Im Zweifel fürs Abschalten

Nur vom Täter wissen sie nichts. Vom Geschehen in der Altstadt gibt es allein Simsons unbrauchbare Drohnen-Aufnahmen sowie Handyfilmchen, die wütende Rockergesichter zeigen. Die Bande ist von Schüssen ebenso überrascht wie alle anderen auch. Immerhin sind einige Mitstreiter Simsons so freundlich, sich bei der ersten Begegnung mit den Kommissarinnen am Fuße Friedrich August des Gerechten verdächtig zu machen. Der Unternehmer Magnus Cord (Daniel Wagner), ein bärtiger Hipster, den der Drehbuchautor Richard Kropf eine enervierende Fülle englischer Szene-Floskeln aufsagen lässt („Content ist king und er hat delivered“), verkauft Simson-Solidaritätsbändchen für zwei Euro das Stück. Er leitet die Agentur, bei der Simson unter Vertrag stand, verdiente mit seinem Namen Geld. Ein Mann, der die Füße gern auf dem Tisch hat, wenn er mit seinen „Prankstern“ nicht gerade Niveau-Limbo tanzt. Kaum sympathischer: der schmierhaarige Amateurfußballer Dennis Tobor (Wilson Gonzalez Ochsenknecht). Der nennt sich im Internet Scoopy und reißt Fremden gern die Hosen vom Leib. Außerdem wären da mindestens noch ein Arzt, der am Hungertuch nagt, sowie Emilia Kohn (Caroline Hartig), eine blasse Pfarrerstochter, die sich dem Internet öffnet, aber ihrer Mutter verschließt.

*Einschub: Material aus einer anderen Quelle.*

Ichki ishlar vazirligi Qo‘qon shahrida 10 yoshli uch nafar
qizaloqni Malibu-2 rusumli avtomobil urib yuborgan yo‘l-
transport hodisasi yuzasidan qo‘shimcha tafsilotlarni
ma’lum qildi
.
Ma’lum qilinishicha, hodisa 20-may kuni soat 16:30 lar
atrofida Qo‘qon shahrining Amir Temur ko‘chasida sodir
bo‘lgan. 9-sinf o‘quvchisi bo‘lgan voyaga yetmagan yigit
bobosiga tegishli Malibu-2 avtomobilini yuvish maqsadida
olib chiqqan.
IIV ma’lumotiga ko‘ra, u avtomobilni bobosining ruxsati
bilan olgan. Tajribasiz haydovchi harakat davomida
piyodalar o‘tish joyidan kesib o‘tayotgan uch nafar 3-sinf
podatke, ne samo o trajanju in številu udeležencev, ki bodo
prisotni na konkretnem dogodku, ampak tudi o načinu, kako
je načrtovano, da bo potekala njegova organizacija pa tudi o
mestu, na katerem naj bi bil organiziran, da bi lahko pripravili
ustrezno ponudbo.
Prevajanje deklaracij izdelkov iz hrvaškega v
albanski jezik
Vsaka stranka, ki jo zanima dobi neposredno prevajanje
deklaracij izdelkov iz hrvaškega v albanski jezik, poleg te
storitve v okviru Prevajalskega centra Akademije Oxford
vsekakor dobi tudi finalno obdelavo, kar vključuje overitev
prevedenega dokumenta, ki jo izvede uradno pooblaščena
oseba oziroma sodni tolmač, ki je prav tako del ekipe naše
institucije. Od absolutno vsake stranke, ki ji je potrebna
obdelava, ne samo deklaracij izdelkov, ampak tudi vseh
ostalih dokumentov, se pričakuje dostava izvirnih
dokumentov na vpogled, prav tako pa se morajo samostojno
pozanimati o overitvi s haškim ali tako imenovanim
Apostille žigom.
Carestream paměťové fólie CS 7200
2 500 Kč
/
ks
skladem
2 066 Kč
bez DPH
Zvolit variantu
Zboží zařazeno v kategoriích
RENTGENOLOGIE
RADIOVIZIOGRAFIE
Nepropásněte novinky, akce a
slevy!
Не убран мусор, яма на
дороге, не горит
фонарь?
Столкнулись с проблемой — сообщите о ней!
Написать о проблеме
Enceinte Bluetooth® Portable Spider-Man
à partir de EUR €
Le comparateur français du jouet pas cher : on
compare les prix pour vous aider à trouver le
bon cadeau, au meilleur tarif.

© ARD Fernsehtrailer: „Tatort: Level X“

Das Resultat: ein lauwarmer Fall. An nicht eine Figur bringt uns die Regie von Gregor Schnitzler wirklich nah ran, und das schließt die Ermittler mit ein. Allerdings zeigt er recht hübsch, wie die Faszination, die vom Internet ausgeht, und die Folgen, die online gestellte Filme für Einzelne haben können, Hand in Hand gehen. Wie es alles durchdringt.

Selbst die Kommissare finden sich der Beobachtung und Bewertung durch die Internet-Gemeinde ausgesetzt. Sie erleben wie alle anderen auch, dass das Netz ihre Arbeit verändert, müssen sich dazu verhalten. Kommissariatsleiter Schnabel wäre im Zweifel fürs Abschalten. Aber das ist Unsinn. Das Netz hat schließlich auch Vorzüge, zu denen nicht nur die von Schnabel geschätzten Partnerschaftsbörsen gehören.